Llegó como lo hacen las estrellas de cine. El coche lo dejó en la misma puerta de entrada al recinto, se apeó luciendo sonrisa y, arropado por sus anfitriones, enfiló el largo pasillo al aire libre que conducía a la sala. Pero no había ni alfombra roja, ni le esperaban el agobio de una nube de flashes ni tampoco el esplendor de los grandes eventos, pues se trataba de un acto sin la repercusión de los grandes mitines. El PP de Sevilla elegía a los presidentes de los 11 distritos de la provincia, y fue allí donde arribó el alcalde de Madrid, Alberto Ruiz-Gallardón, el gran referente del municipalismo de los populares.

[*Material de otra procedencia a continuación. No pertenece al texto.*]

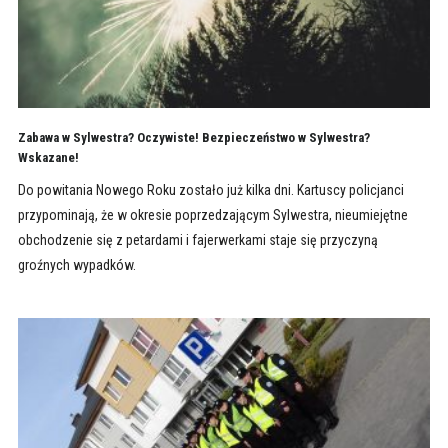
Zabawa w Sylwestra? Oczywiste! Bezpieczeństwo w Sylwestra?
Wskazane!
Do powitania Nowego Roku zostało już kilka dni. Kartuscy policjanci
przypominają, że w okresie poprzedzającym Sylwestra, nieumiejętne
obchodzenie się z petardami i fajerwerkami staje się przyczyną
groźnych wypadków.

Y es que el acto que ayer se celebró en el Hogar Virgen de los Reyes de Sevilla fue un canto a los viejos mitines de la Transición que se organizaban en escuelas, fábricas o en plena calle, sin los excesos de ahora. Todos los elementos evocaban aquella etapa: un centro de servicios sociales como sede, un auditorio reducido pero entusiasta, sentado en sillas de plástico, y las puertas del salón abiertas para el libre paso de los asistentes. El propio Gallardón se encargó de invocar ese modo de hacer política a lo largo de su intervención, en la que intercaló constantes guiños a esa etapa, a la que se refirió como la de la "generación de nuestros padres", con ataques a su rival del PSOE, que acusa a los populares de vínculos con la corrupción a cuenta de la investigación del juez Baltasar Garzón que, según algunas revelaciones periodísticas, implicarían a aforados de su partido.

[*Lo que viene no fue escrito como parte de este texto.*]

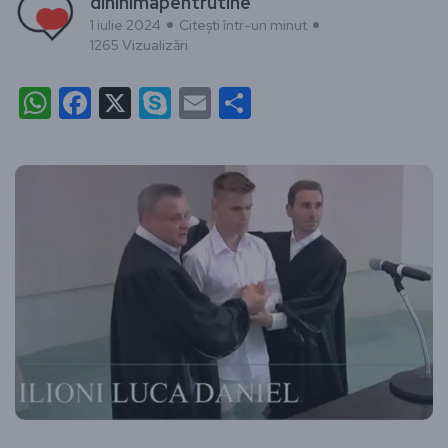
dininimapentrutine
1 iulie 2024
Citești într-un minut
1265 Vizualizări
WhatsApp
Facebook
X
Skype
Email
Partajează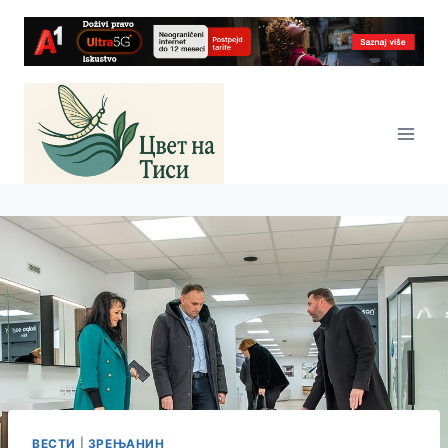
Skip
to
content
ВЕСТИ
|
ЗРЕЊАНИН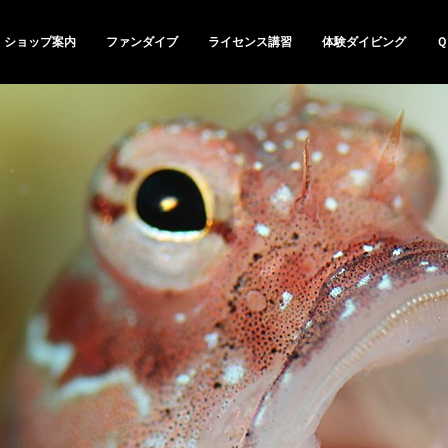
ショップ案内
ファンダイブ
ライセンス講習
体験ダイビング
Ｑ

"Quieren desdibujar la realidad, presentarnos como no somos, situarnos en posiciones de intransigencia de las que estamos profundamente alejados", dijo nada más arrancar, dirigiéndose expresamente a los medios. "A todos esos les pido que miren esta convención, que miren cómo se puede hacer un partido no desde el poder sino desde la calle, no de arriba a abajo sino de abajo a arriba; somos el partido más cercano a los ciudadanos", sentenció.

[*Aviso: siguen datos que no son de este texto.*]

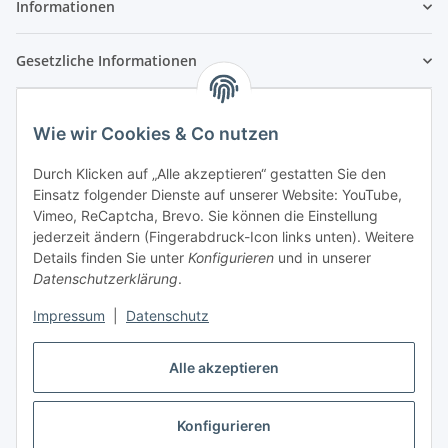
Informationen
Gesetzliche Informationen
Wie wir Cookies & Co nutzen
Durch Klicken auf „Alle akzeptieren“ gestatten Sie den
Einsatz folgender Dienste auf unserer Website: YouTube,
Vimeo, ReCaptcha, Brevo. Sie können die Einstellung
jederzeit ändern (Fingerabdruck-Icon links unten). Weitere
Details finden Sie unter
Konfigurieren
und in unserer
Datenschutzerklärung
.
Impressum
|
Datenschutz
Vertrag widerrufen
Alle akzeptieren
Konfigurieren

La única alusión directa a esas acusaciones lanzadas desde el PSOE se produjo cuando aseguró que su formación "no busca nada para él ni para sus dirigentes". El resto de su intervención fue una apología de la política en la calle, ahora que las maquinarias electorales de los partidos se vuelcan en las nuevas tecnologías en detrimento del contacto directo con el ciudadano. Una política que identificó con la que practican los socialistas, "la de los despachos".

"Qué lejos está ese partido distante, frío y del poder (PSOE) de los discursos que hacían hace 20 o 30 años, cuando decían que representaban al pueblo", aseguró. "El PP no está en los despachos, sino en la calle", dijo. "Hay dos formas de hacer política: pensar el día de las elecciones que ganar es la meta y que se ha alcanzado el objetivo, o que ese día no termina nada, que empieza todo, y que lo primero es cumplir los compromisos". "Al PSOE lo único que le preocupa es el poder por el poder", remató.

Ante este escenario, abogó por la "rebeldía intelectual", ya que "no puede haber nadie contento con que crezca el paro". Su alocución fue también una exaltación de su profesión, que ensalzó con fervor por la capacidad que tiene para "transformar" la realidad.